:: What you have to do ::
Using the data below, return every line that holds the word "approach".

:: Provided data ::
■ ■ ■ ■ ■

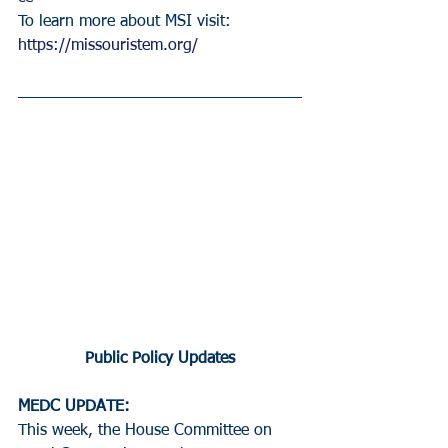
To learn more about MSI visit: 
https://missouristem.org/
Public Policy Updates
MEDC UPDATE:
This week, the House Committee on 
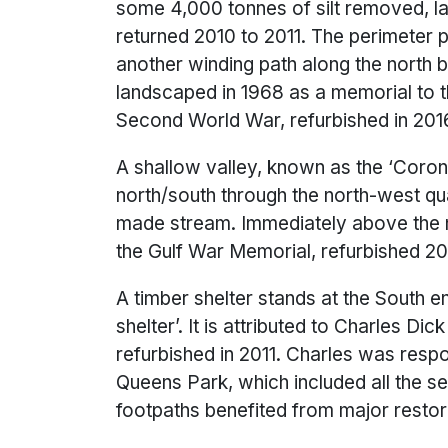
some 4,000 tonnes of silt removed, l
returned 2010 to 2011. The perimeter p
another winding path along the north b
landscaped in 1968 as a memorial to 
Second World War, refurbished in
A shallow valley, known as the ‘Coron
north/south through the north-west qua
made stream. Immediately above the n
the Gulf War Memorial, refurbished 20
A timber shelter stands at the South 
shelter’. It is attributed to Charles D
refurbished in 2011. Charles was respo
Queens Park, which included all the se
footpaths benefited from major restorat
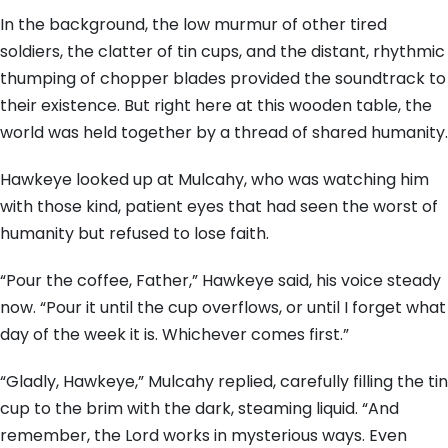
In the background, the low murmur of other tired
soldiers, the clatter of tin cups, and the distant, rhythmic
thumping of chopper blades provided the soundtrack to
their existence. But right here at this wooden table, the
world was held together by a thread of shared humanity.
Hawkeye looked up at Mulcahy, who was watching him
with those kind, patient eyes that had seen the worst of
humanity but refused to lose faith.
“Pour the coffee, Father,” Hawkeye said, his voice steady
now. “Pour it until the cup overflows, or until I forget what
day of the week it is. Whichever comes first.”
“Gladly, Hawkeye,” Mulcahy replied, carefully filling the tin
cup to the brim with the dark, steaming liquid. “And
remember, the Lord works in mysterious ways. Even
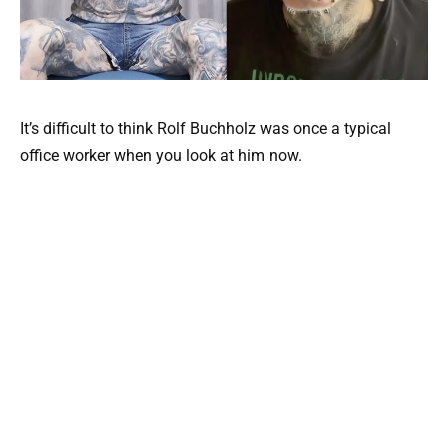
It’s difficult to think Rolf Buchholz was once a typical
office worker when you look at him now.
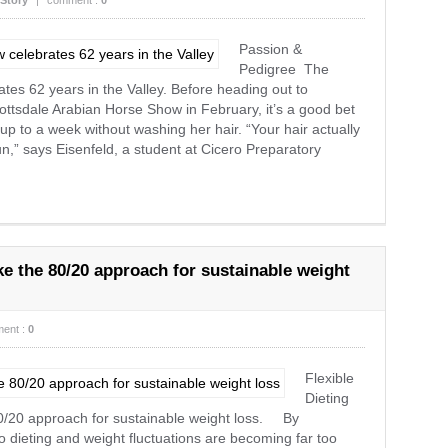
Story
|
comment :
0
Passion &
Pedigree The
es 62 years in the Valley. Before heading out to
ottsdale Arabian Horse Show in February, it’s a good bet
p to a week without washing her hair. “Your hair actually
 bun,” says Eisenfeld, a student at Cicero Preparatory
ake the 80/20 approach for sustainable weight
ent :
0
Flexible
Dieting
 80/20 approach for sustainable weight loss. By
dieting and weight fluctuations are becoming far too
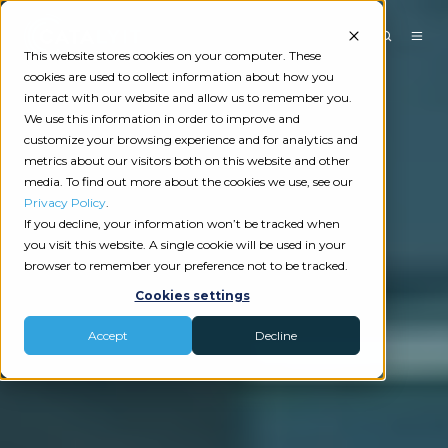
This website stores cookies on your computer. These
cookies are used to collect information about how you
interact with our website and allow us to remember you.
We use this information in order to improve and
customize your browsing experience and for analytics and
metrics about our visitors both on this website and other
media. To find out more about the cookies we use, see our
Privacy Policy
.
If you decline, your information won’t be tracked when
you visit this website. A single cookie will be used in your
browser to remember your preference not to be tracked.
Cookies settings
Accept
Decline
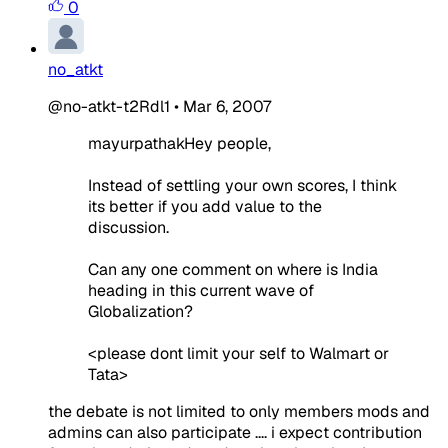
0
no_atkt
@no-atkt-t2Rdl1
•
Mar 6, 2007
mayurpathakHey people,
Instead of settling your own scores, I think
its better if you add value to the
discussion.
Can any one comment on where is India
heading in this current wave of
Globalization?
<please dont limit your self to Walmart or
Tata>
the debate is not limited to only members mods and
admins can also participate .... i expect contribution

■ ■ ■ ■ ■

:: Output of the task ::
ake the 80/20 approach for sustainable weight
 80/20 approach for sustainable weight loss. By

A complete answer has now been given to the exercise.